■ Directions for this task ■
In the records below, find the line that contains "鉄道情報リンク (73, 1258)" and the line that contains "オリジナル商品 (78, 503)". Set down exactly those lines and every line between them, and nothing more.

■ Dataset excerpts ■
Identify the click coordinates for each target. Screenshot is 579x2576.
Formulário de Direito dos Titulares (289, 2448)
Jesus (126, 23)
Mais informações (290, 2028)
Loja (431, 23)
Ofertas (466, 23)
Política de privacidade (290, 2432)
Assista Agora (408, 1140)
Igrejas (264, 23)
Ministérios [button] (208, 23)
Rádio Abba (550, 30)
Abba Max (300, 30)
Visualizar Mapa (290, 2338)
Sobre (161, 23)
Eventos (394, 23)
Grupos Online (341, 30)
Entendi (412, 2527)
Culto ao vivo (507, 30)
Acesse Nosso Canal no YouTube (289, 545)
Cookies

--

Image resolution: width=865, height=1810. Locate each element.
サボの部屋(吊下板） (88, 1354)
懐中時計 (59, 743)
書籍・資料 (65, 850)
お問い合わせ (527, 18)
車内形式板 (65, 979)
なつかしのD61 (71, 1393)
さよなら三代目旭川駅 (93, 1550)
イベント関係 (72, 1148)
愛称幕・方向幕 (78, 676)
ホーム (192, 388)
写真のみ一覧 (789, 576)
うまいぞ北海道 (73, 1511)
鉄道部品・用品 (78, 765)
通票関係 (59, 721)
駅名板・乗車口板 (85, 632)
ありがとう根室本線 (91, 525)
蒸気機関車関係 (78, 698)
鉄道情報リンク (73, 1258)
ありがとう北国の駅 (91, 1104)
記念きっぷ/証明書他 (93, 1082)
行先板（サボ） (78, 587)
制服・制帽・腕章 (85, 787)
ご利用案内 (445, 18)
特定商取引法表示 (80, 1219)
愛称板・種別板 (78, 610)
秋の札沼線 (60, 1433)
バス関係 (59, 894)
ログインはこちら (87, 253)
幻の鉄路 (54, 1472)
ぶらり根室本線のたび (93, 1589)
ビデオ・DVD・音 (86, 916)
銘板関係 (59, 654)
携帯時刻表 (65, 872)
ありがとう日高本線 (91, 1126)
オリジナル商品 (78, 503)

---

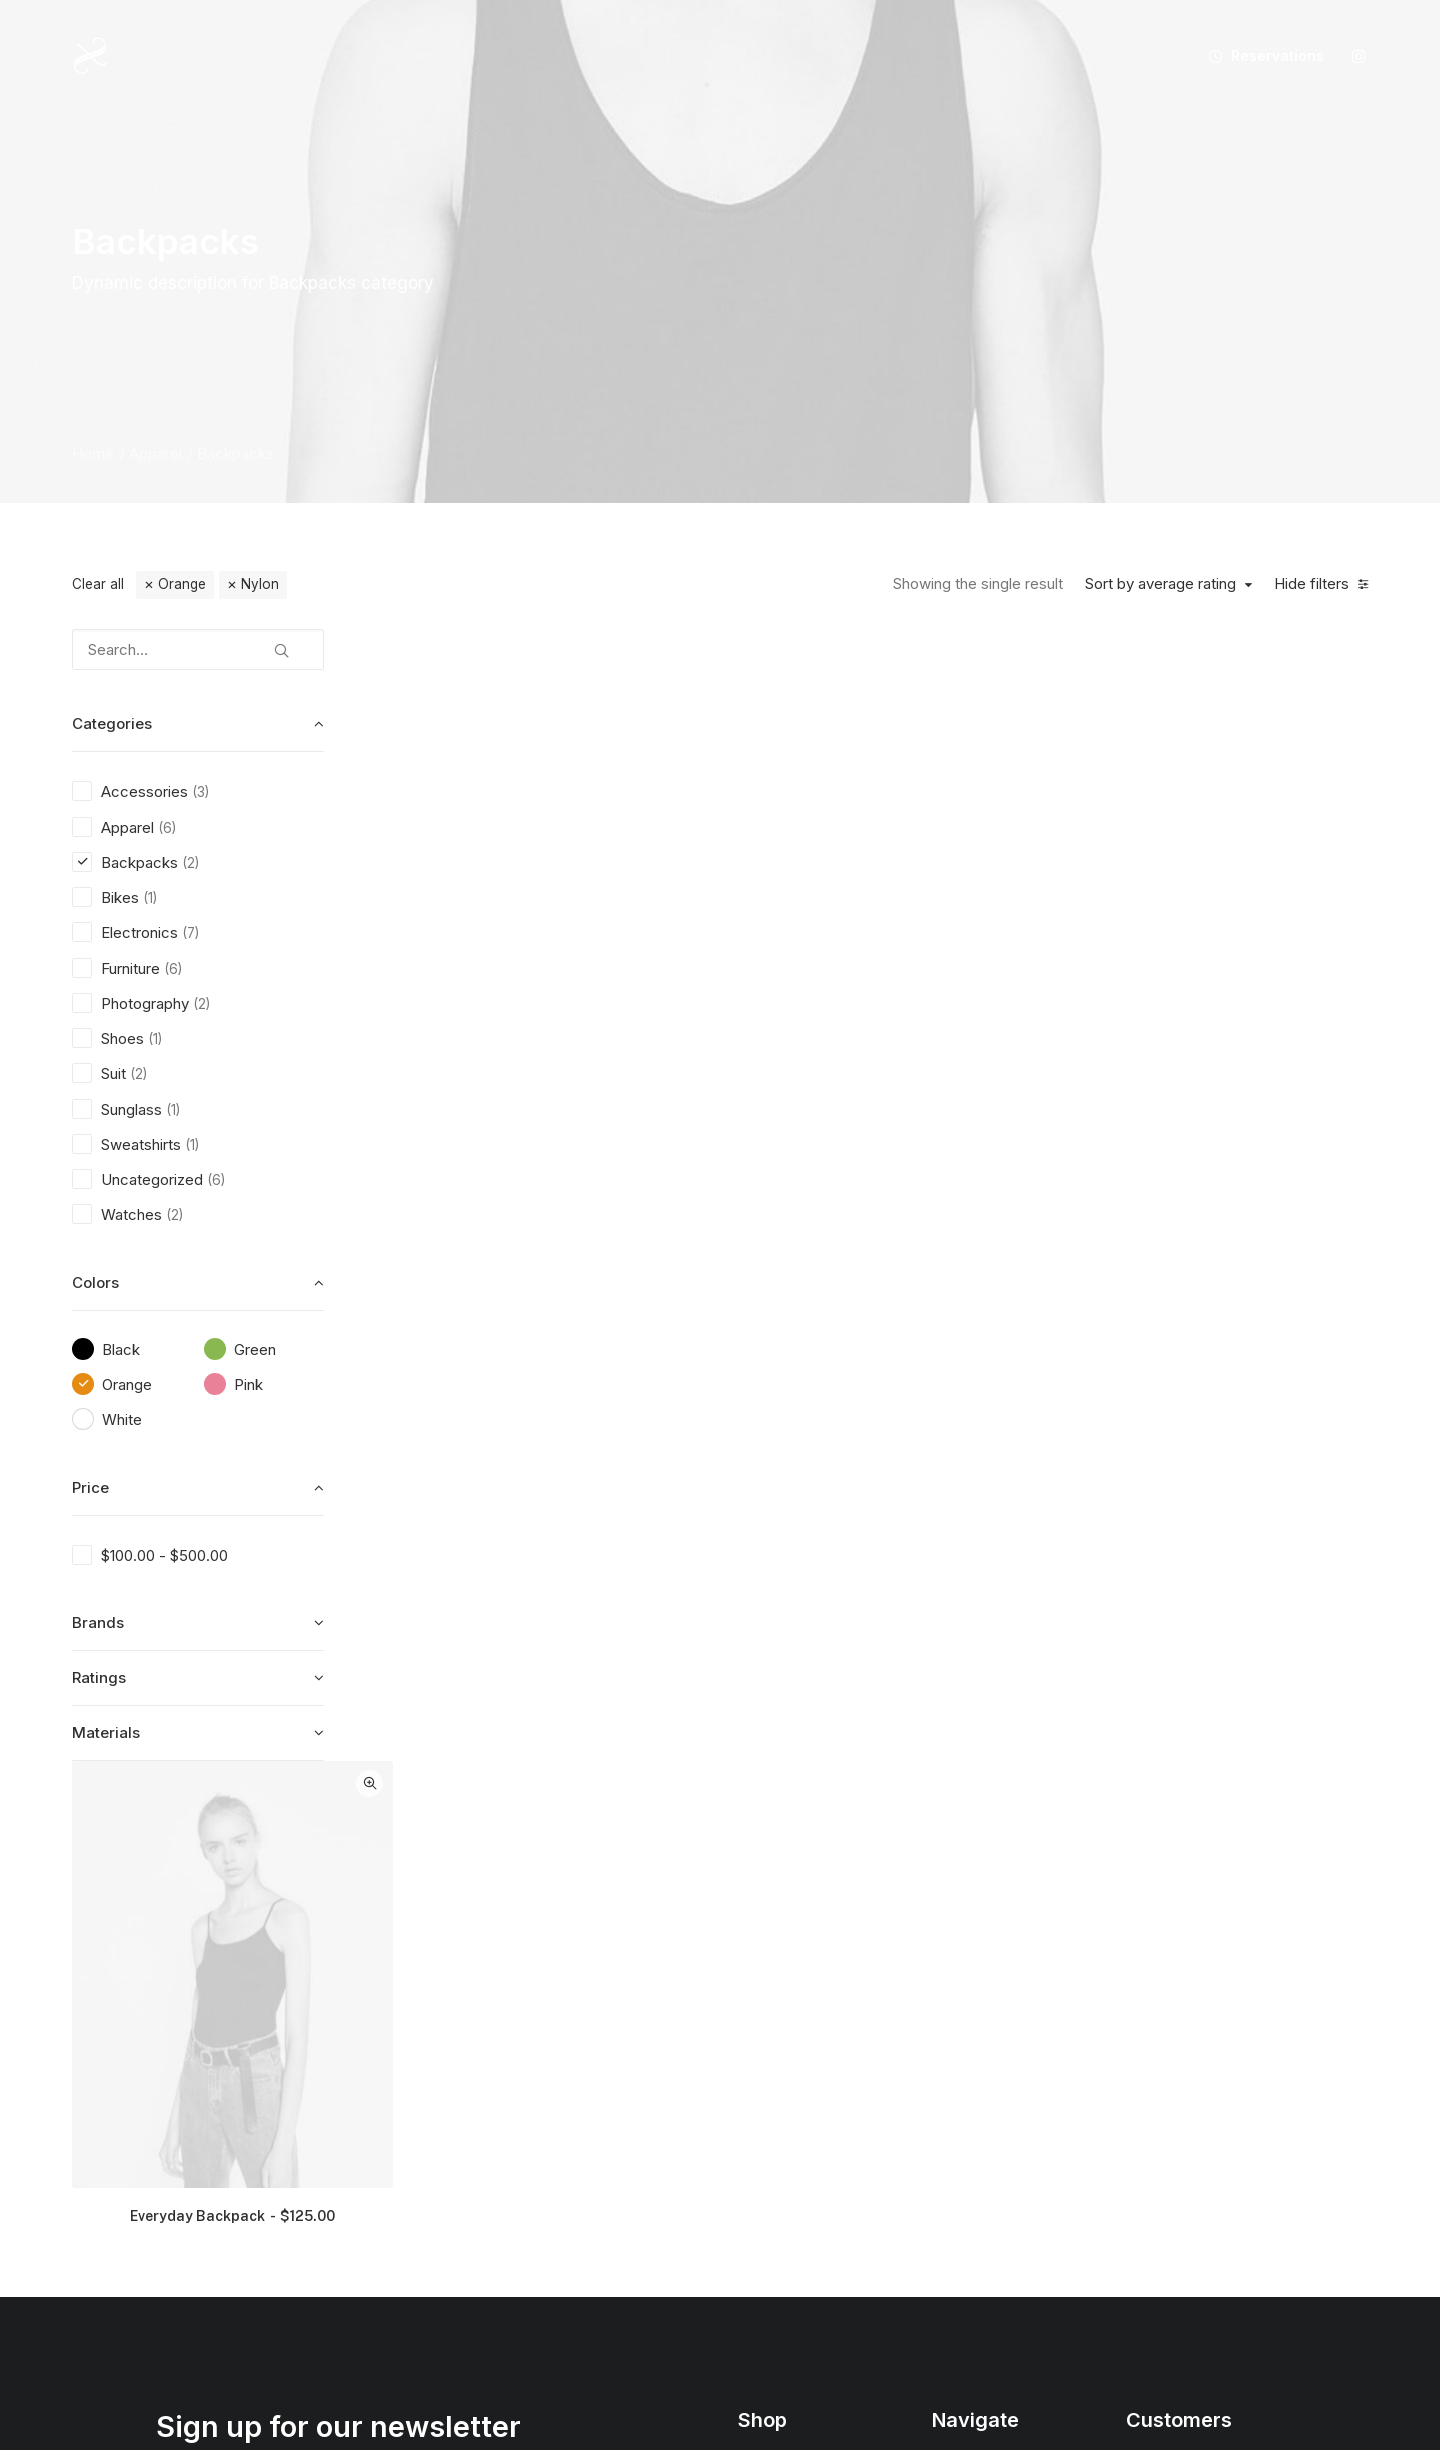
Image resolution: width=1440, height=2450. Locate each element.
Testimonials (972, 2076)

■ Written reply ■
鉄道情報リンク (73, 1258)
ありがとう北国の駅 (91, 1104)
記念きっぷ/証明書他 (93, 1082)
行先板（サボ） (78, 587)
制服・制帽・腕章 (85, 787)
ご利用案内 (445, 18)
特定商取引法表示 (80, 1219)
愛称板・種別板 (78, 610)
秋の札沼線 (60, 1433)
バス関係 (59, 894)
ログインはこちら (87, 253)
幻の鉄路 (54, 1472)
ぶらり根室本線のたび (93, 1589)
ビデオ・DVD・音 (86, 916)
銘板関係 (59, 654)
携帯時刻表 (65, 872)
ありがとう日高本線 (91, 1126)
オリジナル商品 (78, 503)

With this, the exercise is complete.